Si nadie se quisiera jubilar hasta los 70 años, se produciría un efecto “tapón” que afectaría 300.000 puestos de trabajo por año.

Habría 300.000 puestos de trabajo por año que no se renovarían, que se acumularían durante los primeros cinco años desde el momento del cambio, hasta llegar a 1.500.000 al final del paréntesis de cinco años sin nuevos jubilados.
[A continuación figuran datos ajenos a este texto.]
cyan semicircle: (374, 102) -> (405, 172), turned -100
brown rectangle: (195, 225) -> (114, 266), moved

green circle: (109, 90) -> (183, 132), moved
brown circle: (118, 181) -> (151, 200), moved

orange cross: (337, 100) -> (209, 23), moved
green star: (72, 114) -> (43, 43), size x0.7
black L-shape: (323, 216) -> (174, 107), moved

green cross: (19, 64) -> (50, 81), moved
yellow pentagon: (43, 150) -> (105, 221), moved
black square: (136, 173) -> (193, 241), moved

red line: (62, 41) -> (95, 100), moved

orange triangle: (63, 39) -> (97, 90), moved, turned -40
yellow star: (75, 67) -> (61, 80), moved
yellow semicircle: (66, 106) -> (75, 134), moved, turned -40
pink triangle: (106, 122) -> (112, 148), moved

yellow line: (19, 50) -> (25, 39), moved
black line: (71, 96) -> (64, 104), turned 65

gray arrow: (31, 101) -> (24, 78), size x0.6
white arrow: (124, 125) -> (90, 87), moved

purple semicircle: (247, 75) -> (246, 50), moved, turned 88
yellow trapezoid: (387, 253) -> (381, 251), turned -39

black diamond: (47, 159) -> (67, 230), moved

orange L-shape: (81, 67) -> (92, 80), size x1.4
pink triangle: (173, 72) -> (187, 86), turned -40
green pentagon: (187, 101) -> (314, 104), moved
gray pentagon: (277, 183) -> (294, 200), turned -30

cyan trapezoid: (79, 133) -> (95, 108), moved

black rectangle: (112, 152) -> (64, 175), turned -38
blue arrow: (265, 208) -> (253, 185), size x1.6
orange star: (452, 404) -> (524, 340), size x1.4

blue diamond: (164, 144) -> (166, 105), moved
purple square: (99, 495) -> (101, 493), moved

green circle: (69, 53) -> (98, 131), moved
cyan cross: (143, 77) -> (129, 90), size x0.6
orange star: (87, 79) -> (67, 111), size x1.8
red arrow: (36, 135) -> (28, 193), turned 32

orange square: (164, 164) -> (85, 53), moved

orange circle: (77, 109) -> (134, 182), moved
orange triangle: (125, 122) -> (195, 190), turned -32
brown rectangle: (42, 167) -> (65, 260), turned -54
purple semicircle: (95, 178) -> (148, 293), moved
Un ejército de jóvenes en condiciones de iniciar su vida laboral que no encontrarían dónde hacerlo.

Así de simple, la desocupación crecería de manera geométrica, llegando a duplicar el nivel actual.

Pero además, en un esquema de oferta y demanda, de capitalismo salvaje, sin intervención reguladora del estado,  significaría salarios en baja por exceso de oferta.

Además de 1.500.000 de salarios depreciados por la relación de poder que se plantea: » …te jubilás a los 70 si yo que soy el patrón no te rajo antes, así que conformate con lo que te voy a pagar y no jodas…», lo que también presionaría a la baja.

No me digan que la intención del FMI es solo reducir el peso del sistema previsional en las cuentas públicas.

La propuesta de llevar a 70 años la edad jubilatoria tiene consecuencias inevitables sobre el desempleo, y sobre los salarios de los trabajadores, que ninguno de los técnicos del fondo, que participaron en la elaboración u opinaron sobre la idea, puede ignorar.

La propuesta no tiene sentido en un país con mas del 10% de desocupación si no hay un crecimiento de la demanda de puestos de trabajo, y sin una regularización del trabajo informal disfrazado de monotributista, o simplemente en negro.

El peso en el presupuesto de sistema previsional se debe reducir  combatiendo el trabajo informal y el trabajo en negro, que sustrae al sistema aportes que alcanzarían para duplicar la recaudación actual.

Es increíble que la conducción de la CGT apoye y acuerde con la aparentemente ingenua propuesta del FMI, que trae escondida una carga explosiva de consecuencias catastróficas.